Derry Girls then has done more for a broad societal reflection on what being post-conflict really means in the Northern Irish context than some might imagine a TV show capable of, particularly in a post-Brexit landscape and amidst renewed political and academic debate on border politics and Irish reunification. But there is a reason that Derry Girls emerged when it did with Lisa McGee looking back on the 1990s and the peace process negotiations. Northern Ireland in the years of the show’s creation and production was (and still is) a society transitioning out of violent conflict, rather than deeply mired in it. There is vital distance from the worst of the Troubles violence, there is the generation of ‘ceasefire babies’ or ‘peace babies’ 2 as depicted by the protagonists in the show, and thus the possibility of healing through humour emerges. While it cannot be argued that the suffering is entirely in the past tense, since traumatic memory, transgenerational pain and other legacies remain firmly present, the show correctly timed the readiness of a society to see the humour in many aspects of the conflict. In this way Derry Girls (McGee, 2018–2022) plays an important role in cultural reconcilement; it is a popular, widely-consumed, human, clever and layered but yet entirely accessible visual representation of a place that does not often enjoy such attention. Northern Ireland itself is hardly a central place in global politics today and, within it, Derry-Londonderry-Doire enjoys even less consideration than the larger city of Belfast. This spotlight on the marginal – both in terms of subject and location – is also part of the successful elevation of the show beyond the screen. The resonance of the focus on the everyday realities and interactions of people in a seemingly post-conflict but still divided society through self-referential humour is very powerful.
The argument that “self-comicalisation helps people produce distance, either from themselves or the social group to which they belong, and direct attention to the absurd, contradictory plurality that characterizes everyday life in a precarious situation” (Sakai, 2022: 145) makes sense in both the Derry Girls context and in Israeli–Palestinian cultural production. In the Northern Irish case, the audience might laugh at the ridiculous minutiae of how sectarianism pervades society or the myriad ways of navigating the conflict while also trying to go about daily life as a teenager. In Palestinian–Israeli creative output such as Emile Habiby’s book The Secret Life of Saeed (2003[1974]) or Sayed Kashua’s TV show Arab Labour (Avoda Aravit, 2007), it is revealed that narratives of war or ongoing conflict “[render] the reality of life multi-layered, in which the ordinary and the extraordinary, aggression and comfort, and the fearful and the ridiculous all flow in parallel, often without integration or coherence.” Here, the comedic mode, employing jokes and humour, favours this complexity and “create[s] space for mimesis of such plurality of lived experiences” (Sakai, 2022: 157). Though the individual cases are quite distinct, these instances of cultural production generate crucial spaces in which to expose and unsettle the societies they represent.

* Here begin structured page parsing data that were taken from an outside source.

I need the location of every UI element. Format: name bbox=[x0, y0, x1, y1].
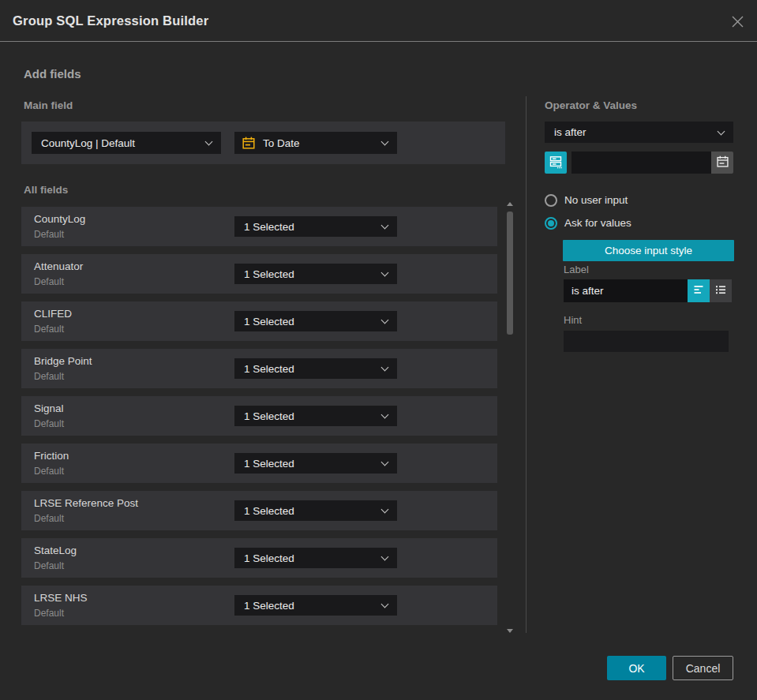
field-selection-value: 1 Selected bbox=[244, 458, 294, 470]
align-left-style-button[interactable] bbox=[688, 279, 710, 302]
field-selection-dropdown[interactable]: 1 Selected bbox=[234, 311, 397, 331]
list-style-button[interactable] bbox=[710, 279, 732, 302]
field-selection-value: 1 Selected bbox=[244, 363, 294, 375]
field-subtitle: Default bbox=[34, 466, 64, 477]
chevron-down-icon bbox=[381, 506, 389, 514]
chevron-down-icon bbox=[381, 553, 389, 561]
field-selection-dropdown[interactable]: 1 Selected bbox=[234, 595, 397, 616]
chevron-down-icon bbox=[381, 601, 389, 608]
add-fields-heading: Add fields bbox=[24, 67, 81, 80]
dialog-title: Group SQL Expression Builder bbox=[13, 0, 208, 41]
field-selection-value: 1 Selected bbox=[244, 221, 294, 233]
field-row: StateLog Default 1 Selected bbox=[21, 538, 497, 578]
list-scrollbar[interactable] bbox=[505, 200, 515, 634]
cancel-button[interactable]: Cancel bbox=[673, 656, 733, 680]
chevron-down-icon bbox=[718, 127, 725, 135]
chevron-down-icon bbox=[381, 269, 389, 277]
chevron-down-icon bbox=[381, 411, 389, 419]
field-subtitle: Default bbox=[34, 513, 64, 524]
field-row: Bridge Point Default 1 Selected bbox=[21, 349, 497, 388]
label-input[interactable] bbox=[564, 279, 688, 302]
close-icon[interactable] bbox=[729, 13, 746, 30]
radio-ask-for-values-label: Ask for values bbox=[564, 217, 631, 229]
date-type-dropdown-value: To Date bbox=[263, 137, 300, 149]
main-field-dropdown-value: CountyLog | Default bbox=[41, 137, 135, 149]
chevron-down-icon bbox=[381, 222, 389, 230]
chevron-down-icon bbox=[381, 364, 389, 372]
label-field-label: Label bbox=[564, 264, 589, 275]
vertical-divider bbox=[526, 96, 527, 633]
main-field-panel: CountyLog | Default To Date bbox=[21, 122, 505, 164]
field-selection-value: 1 Selected bbox=[244, 505, 294, 517]
date-picker-button[interactable] bbox=[711, 152, 733, 174]
hint-input[interactable] bbox=[564, 331, 729, 352]
value-input[interactable] bbox=[571, 152, 711, 174]
field-name: LRSE Reference Post bbox=[34, 497, 138, 509]
field-selection-dropdown[interactable]: 1 Selected bbox=[234, 500, 397, 521]
field-selection-value: 1 Selected bbox=[244, 316, 294, 328]
field-subtitle: Default bbox=[34, 418, 64, 429]
scrollbar-thumb[interactable] bbox=[507, 211, 513, 335]
group-sql-expression-builder-dialog: Group SQL Expression Builder Add fields … bbox=[0, 0, 757, 700]
all-fields-list: CountyLog Default 1 Selected Attenuator … bbox=[21, 207, 497, 633]
field-subtitle: Default bbox=[34, 276, 64, 287]
field-selection-dropdown[interactable]: 1 Selected bbox=[234, 358, 397, 379]
field-name: CLIFED bbox=[34, 308, 72, 320]
unique-values-button[interactable] bbox=[545, 152, 567, 174]
field-row: Friction Default 1 Selected bbox=[21, 444, 497, 483]
field-selection-dropdown[interactable]: 1 Selected bbox=[234, 216, 397, 237]
field-row: Attenuator Default 1 Selected bbox=[21, 254, 497, 294]
input-style-segmented-control bbox=[688, 279, 732, 302]
field-subtitle: Default bbox=[34, 371, 64, 382]
field-selection-dropdown[interactable]: 1 Selected bbox=[234, 264, 397, 284]
field-subtitle: Default bbox=[34, 608, 64, 619]
radio-selected-icon[interactable] bbox=[545, 217, 557, 230]
field-name: CountyLog bbox=[34, 213, 85, 225]
operator-values-heading: Operator & Values bbox=[545, 99, 637, 111]
field-row: CountyLog Default 1 Selected bbox=[21, 207, 497, 246]
titlebar: Group SQL Expression Builder bbox=[0, 0, 757, 42]
field-row: CLIFED Default 1 Selected bbox=[21, 301, 497, 341]
ok-button[interactable]: OK bbox=[607, 656, 666, 680]
date-type-dropdown[interactable]: To Date bbox=[234, 132, 397, 154]
hint-field-label: Hint bbox=[564, 314, 582, 326]
main-field-label: Main field bbox=[24, 99, 73, 111]
field-name: Attenuator bbox=[34, 260, 83, 272]
chevron-down-icon bbox=[381, 316, 389, 324]
field-selection-dropdown[interactable]: 1 Selected bbox=[234, 406, 397, 426]
radio-circle-icon[interactable] bbox=[545, 194, 557, 207]
align-left-icon bbox=[692, 283, 705, 298]
chevron-down-icon bbox=[381, 138, 389, 146]
operator-dropdown-value: is after bbox=[554, 126, 586, 138]
radio-no-user-input[interactable]: No user input bbox=[545, 193, 628, 207]
field-selection-dropdown[interactable]: 1 Selected bbox=[234, 548, 397, 568]
field-name: Bridge Point bbox=[34, 355, 92, 367]
field-selection-dropdown[interactable]: 1 Selected bbox=[234, 453, 397, 474]
scroll-up-icon[interactable] bbox=[507, 202, 513, 206]
field-selection-value: 1 Selected bbox=[244, 600, 294, 612]
field-subtitle: Default bbox=[34, 229, 64, 240]
field-subtitle: Default bbox=[34, 324, 64, 335]
field-row: LRSE NHS Default 1 Selected bbox=[21, 586, 497, 625]
operator-dropdown[interactable]: is after bbox=[545, 122, 733, 143]
all-fields-label: All fields bbox=[24, 184, 68, 196]
field-row: LRSE Reference Post Default 1 Selected bbox=[21, 491, 497, 530]
bullet-list-icon bbox=[714, 283, 727, 298]
field-name: Friction bbox=[34, 450, 69, 462]
chevron-down-icon bbox=[381, 459, 389, 466]
field-name: LRSE NHS bbox=[34, 592, 88, 604]
main-field-dropdown[interactable]: CountyLog | Default bbox=[32, 132, 221, 154]
calendar-icon bbox=[242, 136, 256, 152]
field-row: Signal Default 1 Selected bbox=[21, 396, 497, 436]
choose-input-style-button[interactable]: Choose input style bbox=[563, 240, 734, 261]
field-subtitle: Default bbox=[34, 560, 64, 571]
chevron-down-icon bbox=[205, 138, 213, 146]
radio-ask-for-values[interactable]: Ask for values bbox=[545, 216, 631, 230]
field-name: StateLog bbox=[34, 545, 77, 556]
calendar-icon bbox=[716, 155, 729, 170]
field-selection-value: 1 Selected bbox=[244, 268, 294, 280]
field-selection-value: 1 Selected bbox=[244, 552, 294, 564]
scroll-down-icon[interactable] bbox=[507, 629, 513, 633]
field-name: Signal bbox=[34, 402, 64, 414]
radio-no-user-input-label: No user input bbox=[564, 194, 628, 206]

The tragic and the comedic in Palestine
Sayed Kashua, the creator of the hit 2007 sitcom Arab Labor (Avoda Aravit), has commented on how humour was the central selling point of his show about the idea of a shared homeland for Israelis and Palestinians. Not only did it take him four years to get the green light from Israel’s Channel 2 to make the show, but a comedic portrayal of the Arab–Palestinian citizens of Israel was his only available option to convince Jewish–Israeli audiences to watch a show mostly in Arabic with Hebrew subtitles about an Arab family (Ukleja, 2018). In an interview aired on PBS, Kashua (2007–2012) explains: This is the first time you see Arabs in their living room, in their bedrooms, and not like enemies and I think that most of the Israelis are very curious to know about Arabs in a different way. I think it is the first time they are not just acting like Arabs, like terrorists, they are almost regular Arabs trying to live their own private daily lives . . . almost like human beings.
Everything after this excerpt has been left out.